Alter Burgunder
Ein Fernrohr ist uns manchmal unser Glas,
Und wenn wir daraus trinken, sehn wir weit.
Rainer Brambach
Von Chrysostomos
Bisweilen ist das Schreiben wie ein Rausch. Dazu bedarf es nicht unbedingt eines guten Tropfens. Inspiration, Phantasie, Imagination, Beobachtungsgabe, Kenntnis der literarischen Traditionen beispielsweise sollten, bei entsprechender Begabung, genügen, bilden zumindest eine solide Ausgangsbasis. Und doch sind die Dichter, die Rhapsoden, die Sänger dem Alkohol nur selten abgeneigt, manche, ja viele, ihm gar verfallen (die ersten fünf US-amerikanischen Nobelpreisträger der Literatur,von Sinclair Lewis, 1930, bis hinauf zu Hemingway, 1954, waren allesamt Alkoholiker).
Über den also doch oft gegebenen Zusammenhang zwischen Bier, Wein, Schnaps, Sherry, Absinth (Fernando Pessoa) und schriftstellerischer Produktion sind etliche Bücher verfaßt worden, von Klaus Modick etwa, auch von Rolf-Bernhard Essig. Das Deutsche Literaturarchiv in Marbach hat dem Thema eine Ausstellung gewidmet, unzählige Dichter (und Lyrikerinnen) den jeweils präferierten Getränken Gedichte.
So sagt Hans Bender, der ihn förderte – indem er schon in der allerersten Ausgabe der Akzente 1954 drei seiner Gedichte abdruckte – über Rainer Brambach (1917 in Basel geboren, 1983 dort verstorben): „Er trank mehr als er vertrug. Allein sah man ihn in seinen Stammkneipen, in der Taverne Valaisanne oder im Restaurant des Badischen Bahnhofs, vor ihm das Glas Rotwein oder Bier.“ Brambach, der als Torfstecher arbeitete, Werbetexter war und lange Zeit Gärtner und Gartenbauarbeiter, stellt in „Leben“ fest: „Ich schreibe keine Geschäftsbriefe, / ich beharre nicht auf dem Termin / und bitte nicht um Aufschub. / Ich schreibe Gedichte.“ Gedichte, von denen er, heißt es bescheiden-lapidar fünf Verse später, viele „den Bäumen gewidmet“ habe, dem „Tod“ hingegen „keine Zeile bisher“.

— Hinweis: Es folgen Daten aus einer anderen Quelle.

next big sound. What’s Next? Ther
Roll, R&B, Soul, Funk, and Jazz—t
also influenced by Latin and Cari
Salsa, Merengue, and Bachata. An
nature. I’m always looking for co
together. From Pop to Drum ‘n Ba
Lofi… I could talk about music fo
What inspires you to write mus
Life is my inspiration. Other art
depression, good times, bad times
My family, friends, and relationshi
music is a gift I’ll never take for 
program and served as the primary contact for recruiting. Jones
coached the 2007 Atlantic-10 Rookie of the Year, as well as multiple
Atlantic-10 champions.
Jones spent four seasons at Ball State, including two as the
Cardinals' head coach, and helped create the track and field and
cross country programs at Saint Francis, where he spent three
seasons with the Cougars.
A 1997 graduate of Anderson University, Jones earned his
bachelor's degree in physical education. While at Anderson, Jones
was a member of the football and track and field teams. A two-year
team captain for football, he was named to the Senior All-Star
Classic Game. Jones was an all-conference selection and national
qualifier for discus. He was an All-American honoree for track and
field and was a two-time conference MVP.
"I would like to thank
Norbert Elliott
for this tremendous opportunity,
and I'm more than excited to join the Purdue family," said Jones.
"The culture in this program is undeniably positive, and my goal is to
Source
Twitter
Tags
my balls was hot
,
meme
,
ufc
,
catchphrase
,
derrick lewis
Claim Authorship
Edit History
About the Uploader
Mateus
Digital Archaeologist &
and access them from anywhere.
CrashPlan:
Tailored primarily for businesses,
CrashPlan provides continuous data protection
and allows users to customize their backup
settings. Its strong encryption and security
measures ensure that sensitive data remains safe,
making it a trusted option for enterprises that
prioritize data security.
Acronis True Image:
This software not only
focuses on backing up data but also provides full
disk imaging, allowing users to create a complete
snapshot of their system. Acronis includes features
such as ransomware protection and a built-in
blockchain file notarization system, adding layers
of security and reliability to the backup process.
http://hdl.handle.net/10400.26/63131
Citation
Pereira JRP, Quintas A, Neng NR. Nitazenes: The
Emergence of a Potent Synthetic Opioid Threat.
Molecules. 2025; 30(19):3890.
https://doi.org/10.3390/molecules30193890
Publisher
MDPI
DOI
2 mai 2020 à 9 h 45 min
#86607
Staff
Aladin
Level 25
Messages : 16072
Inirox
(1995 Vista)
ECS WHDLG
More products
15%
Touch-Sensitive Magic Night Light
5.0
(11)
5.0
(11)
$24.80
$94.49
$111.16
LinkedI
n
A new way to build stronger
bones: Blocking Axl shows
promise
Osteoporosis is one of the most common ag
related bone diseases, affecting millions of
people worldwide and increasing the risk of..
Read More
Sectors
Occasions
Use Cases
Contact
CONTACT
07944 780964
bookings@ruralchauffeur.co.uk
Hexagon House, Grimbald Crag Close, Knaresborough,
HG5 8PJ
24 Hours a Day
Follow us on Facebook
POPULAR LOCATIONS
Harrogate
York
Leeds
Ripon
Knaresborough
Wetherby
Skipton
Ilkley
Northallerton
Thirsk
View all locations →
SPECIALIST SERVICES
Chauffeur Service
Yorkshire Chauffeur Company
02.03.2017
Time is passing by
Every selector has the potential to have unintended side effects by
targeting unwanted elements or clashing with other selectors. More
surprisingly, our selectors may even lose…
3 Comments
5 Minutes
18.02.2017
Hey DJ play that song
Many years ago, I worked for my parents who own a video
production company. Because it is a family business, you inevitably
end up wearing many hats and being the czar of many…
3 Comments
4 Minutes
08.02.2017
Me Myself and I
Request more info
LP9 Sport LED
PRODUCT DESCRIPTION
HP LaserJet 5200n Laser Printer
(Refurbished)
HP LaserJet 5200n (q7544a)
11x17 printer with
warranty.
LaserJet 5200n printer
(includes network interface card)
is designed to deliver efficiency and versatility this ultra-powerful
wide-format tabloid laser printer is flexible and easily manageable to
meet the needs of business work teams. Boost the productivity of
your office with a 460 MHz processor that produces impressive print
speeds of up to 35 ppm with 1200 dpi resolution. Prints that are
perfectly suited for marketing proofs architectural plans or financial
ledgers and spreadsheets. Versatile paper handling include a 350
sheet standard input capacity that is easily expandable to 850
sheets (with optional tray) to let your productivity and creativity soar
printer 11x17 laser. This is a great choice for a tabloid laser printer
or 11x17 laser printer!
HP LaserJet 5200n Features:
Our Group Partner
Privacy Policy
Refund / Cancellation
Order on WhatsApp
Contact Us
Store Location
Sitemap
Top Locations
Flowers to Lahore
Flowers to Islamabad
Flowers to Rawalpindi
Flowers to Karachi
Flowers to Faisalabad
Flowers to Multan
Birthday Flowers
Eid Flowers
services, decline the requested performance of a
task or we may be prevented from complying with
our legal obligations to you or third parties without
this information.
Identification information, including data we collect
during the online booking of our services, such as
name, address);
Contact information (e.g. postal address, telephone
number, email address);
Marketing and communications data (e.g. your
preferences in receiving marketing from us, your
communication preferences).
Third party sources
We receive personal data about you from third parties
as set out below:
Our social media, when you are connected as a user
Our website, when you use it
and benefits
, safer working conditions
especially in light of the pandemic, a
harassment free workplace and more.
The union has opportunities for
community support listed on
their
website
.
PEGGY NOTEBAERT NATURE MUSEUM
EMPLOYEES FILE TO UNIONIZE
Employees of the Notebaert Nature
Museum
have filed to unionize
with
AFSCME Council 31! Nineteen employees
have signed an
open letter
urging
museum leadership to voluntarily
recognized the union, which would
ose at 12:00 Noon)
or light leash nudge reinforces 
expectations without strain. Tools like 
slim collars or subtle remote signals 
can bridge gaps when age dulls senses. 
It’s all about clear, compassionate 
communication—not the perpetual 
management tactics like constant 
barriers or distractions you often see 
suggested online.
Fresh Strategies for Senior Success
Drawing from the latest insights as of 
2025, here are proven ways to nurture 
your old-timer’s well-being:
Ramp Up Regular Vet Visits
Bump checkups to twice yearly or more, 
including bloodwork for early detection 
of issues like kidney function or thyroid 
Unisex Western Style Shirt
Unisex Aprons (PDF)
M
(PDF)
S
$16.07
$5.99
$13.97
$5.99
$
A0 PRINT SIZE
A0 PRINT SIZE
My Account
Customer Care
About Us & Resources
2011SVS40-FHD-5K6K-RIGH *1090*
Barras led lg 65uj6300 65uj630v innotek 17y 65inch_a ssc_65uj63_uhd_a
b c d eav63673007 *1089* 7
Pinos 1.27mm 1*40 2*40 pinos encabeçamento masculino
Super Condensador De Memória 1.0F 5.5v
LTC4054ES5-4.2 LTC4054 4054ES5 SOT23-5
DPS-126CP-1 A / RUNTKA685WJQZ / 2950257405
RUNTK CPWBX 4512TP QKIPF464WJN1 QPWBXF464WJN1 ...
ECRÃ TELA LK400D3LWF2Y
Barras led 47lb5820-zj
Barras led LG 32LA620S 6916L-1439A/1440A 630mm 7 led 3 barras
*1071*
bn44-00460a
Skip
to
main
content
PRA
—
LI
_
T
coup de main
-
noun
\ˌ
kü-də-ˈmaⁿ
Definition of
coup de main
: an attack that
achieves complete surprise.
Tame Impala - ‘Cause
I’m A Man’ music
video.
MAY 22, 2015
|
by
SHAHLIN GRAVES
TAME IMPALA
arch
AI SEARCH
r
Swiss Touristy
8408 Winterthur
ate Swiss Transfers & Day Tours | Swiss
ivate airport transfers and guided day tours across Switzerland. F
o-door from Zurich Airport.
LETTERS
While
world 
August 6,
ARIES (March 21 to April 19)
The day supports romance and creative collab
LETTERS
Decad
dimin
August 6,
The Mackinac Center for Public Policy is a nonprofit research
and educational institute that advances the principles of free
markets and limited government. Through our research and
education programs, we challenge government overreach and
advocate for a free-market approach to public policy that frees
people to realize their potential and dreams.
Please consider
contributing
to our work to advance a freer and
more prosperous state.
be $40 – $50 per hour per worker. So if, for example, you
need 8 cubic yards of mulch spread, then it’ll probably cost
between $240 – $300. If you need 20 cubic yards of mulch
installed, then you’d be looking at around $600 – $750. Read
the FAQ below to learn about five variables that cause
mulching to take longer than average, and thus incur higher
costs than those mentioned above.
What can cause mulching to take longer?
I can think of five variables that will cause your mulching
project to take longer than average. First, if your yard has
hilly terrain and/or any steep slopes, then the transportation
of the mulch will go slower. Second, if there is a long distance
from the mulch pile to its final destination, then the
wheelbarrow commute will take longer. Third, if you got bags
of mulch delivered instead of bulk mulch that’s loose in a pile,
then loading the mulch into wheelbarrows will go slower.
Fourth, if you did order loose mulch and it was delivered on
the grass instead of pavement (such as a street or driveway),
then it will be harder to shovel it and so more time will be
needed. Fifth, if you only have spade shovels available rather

Etliche aber (man blicke nur einmal in die gemeinsam mit Frank Geerk 1974 vorgelegten Kneipenlieder) dem Alkohol. Beispielsweise, so wie sein Freund Günter Eich dem Bamberger Rauchbier, dem Burgunder. Dieser weitet dem Dichter-Gärtner die Augen, den Blick auf die manches Mal doch gar nicht so schöne Welt. Und das Bild vom Fernrohr, zu dem das Glas mutiert, läßt, auch, an E.T.A. Hoffmann denken. Zwei Zeilen, zwanzig Silben, und doch ein tiefes, ein bedeutendes, ein schönes Gedicht. Eines, das bleibt.
NB: Für einen guten, einen alten, für einen guten alten Burgunder, beispielsweise einen Mazis-Chambertin, muß man tief in die Tasche greifen. Günstiger kommt es, sich Brambachs Gesammelte Gedichte (Diogenes, 2003) zuzulegen und einen Jasmintee dazu zu trinken. Schließlich ist auch der schon, von Reiner Kunze, lyrisch bedacht worden („Einladung zu einer Tasse Jasmintee“).